O ato de escrever representado pela pena, utensílio de escrita, alia-se a essa outra pena, a do sofrimento de um amor impossível.

Esta é uma situação que nos traz ao pensamento os amores proibidos, impossíveis, de Camões, que lhe causaram tantos dissabores na vida…

Deixamos o convite para escutar o vilancete cantado por Amália Rodrigues, com música de Alain Oulman. Faz parte do álbum “Cantigas numa Língua antiga” (1977).

A Organização

terça-feira, 3 de dezembro de 2024

V CENTENÁRIO DO NASCIMENTO DE CAMÕES


“Esta é a ditosa pátria minha amada” 

“Eis aqui, quase cume da cabeça

De Europa toda, o Reino Lusitano,

Onde a terra se acaba e o mar começa

E onde Febo repousa no Oceano.

Este quis o Céu justo que floreça

Nas armas contra o torpe Mauritano,

Deitando-o de si fora; e lá na ardente

África estar quieto o não consente.

 

Esta é a ditosa pátria minha amada,

À qual se o Céu me dá que eu sem perigo

Torne, com esta empresa já acabada,

Acabe-se esta luz ali comigo.

Esta foi Lusitânia, derivada

De Luso ou Lisa, que de Baco antigo

Filhos foram, parece, ou companheiros,

E nela antão os íncolas primeiros.”

Luís de Camões, “Os Lusíadas”, III, 20-21.

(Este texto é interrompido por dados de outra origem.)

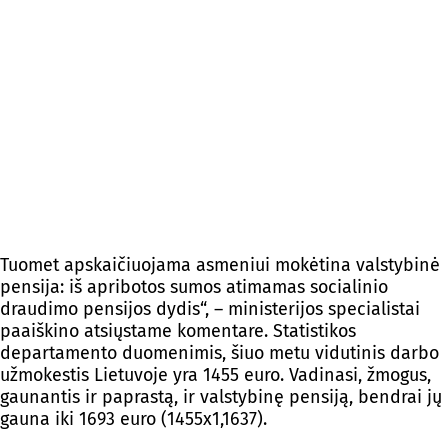
Tuomet apskaičiuojama asmeniui mokėtina valstybinė
pensija: iš apribotos sumos atimamas socialinio
draudimo pensijos dydis“, – ministerijos specialistai
paaiškino atsiųstame komentare. Statistikos
departamento duomenimis, šiuo metu vidutinis darbo
užmokestis Lietuvoje yra 1455 euro. Vadinasi, žmogus,
gaunantis ir paprastą, ir valstybinę pensiją, bendrai jų
gauna iki 1693 euro (1455x1,1637).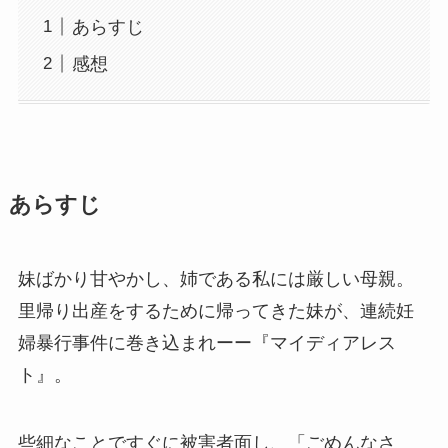
あらすじ
感想
あらすじ
妹ばかり甘やかし、姉である私には厳しい母親。
里帰り出産をするために帰ってきた妹が、連続妊
婦暴行事件に巻き込まれーー『マイディアレス
ト』。
些細なことですぐに被害者面し、「ごめんなさ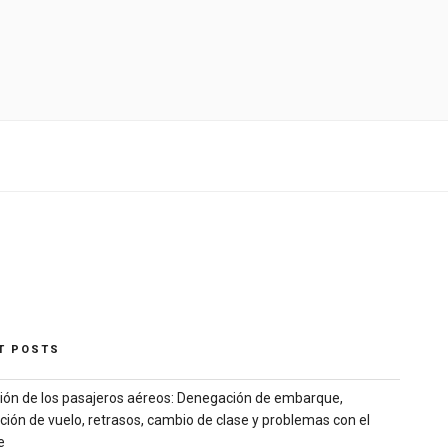
T POSTS
ión de los pasajeros aéreos: Denegación de embarque,
ción de vuelo, retrasos, cambio de clase y problemas con el
e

Depois de traições, armadilhas, tentativas de destruição e outros perigos vividos na Ilha de Moçambique, em Quíloa e em Mombaça, a armada de Vasco da Gama encontra, finalmente, um porto seguro em Melinde, onde os Portugueses são calorosamente recebidos.

O rei local acolhe-os em festa e pede a Vasco da Gama que lhe fale de Portugal e da nossa História. É isso mesmo o que ele faz, tratando primeiro “da larga terra” e, em seguida, da “sanguinosa guerra”.

Após a descrição da Europa, chega à localização geográfica de Portugal:

“Eis aqui, quase cume da cabeça

De Europa toda, o Reino Lusitano,

Onde a terra se acaba e o mar começa

E onde Febo repousa no Oceano.”

E continua com o verso emblemático, que abre a estância 21 do canto terceiro: “Esta é a ditosa pátria minha amada (…).”

O termo “pátria” tem origem etimológica no latim (“pater, -tris”) e remete não só para a ideia de “pai”, mas, sobretudo, para o conceito social e respeitoso de antepassado ou antepassados, a quem devemos um património, que importa honrar.

São eles os heróis, de uma família e de um povo… E, neste contexto, ocorre, de imediato, um outro verso famoso do canto oitavo, em que Paulo da Gama apresenta ao Catual da cidade indiana de Calecute, num tom solene, figuras grandes da história portuguesa e sintetiza a admiração e o respeito de um povo pela figura de Dom Nun’Álvares Pereira, referindo “Ditosa pátria que tal filho teve!”.

Foi ele, de facto, quem, em plena crise de 1383-1385, “quando a independência da pátria estava presa por um fio ténue”, tomou “sobre si a tarefa hercúlea de tudo assumir sobre seus ombros – a imagem remete necessariamente para Hércules que, traído por Atlas quando dele se aproximou para saber do paradeiro das Hespérides, aceitou tomar a seus ombros o globo terráqueo” (Aires A. Nascimento).

A par desta visão épica de Portugal, outras há com forte pendor negativo e de profundo desencanto.

Jorge de Sena, por exemplo, no poema "A Portugal" (1961), não hesita em recusar a pátria, que não é a mátria de Eduardo Lourenço, mas antes a madrasta:

“Esta é a ditosa pátria minha amada. Não.

Nem é ditosa, porque o não merece.

Nem minha amada, porque é só madrasta.

Nem pátria minha, porque eu não mereço

A pouca sorte de ter nascido dela.”

 

E a revolta do poeta termina em apoteose:

“(…) és peste e fome e guerra e dor de coração.

Eu te pertenço, mas ser's minha, não.”

Para Jorge de Sena, Portugal não é a mátria lusitana exaltada n’“Os Lusíadas”, mas, antes, a madrasta que provoca desencanto.

384 anos depois da Restauração ou Aclamação da Independência, a 1 de dezembro de 1640, Portugal continua um desafio à cidadania de todos e de cada um de nós. Até porque permanece lapidar o verso final do poema “Infante” (“Mensagem”, 1934), de Fernando Pessoa: “Senhor, falta cumprir-se Portugal!”.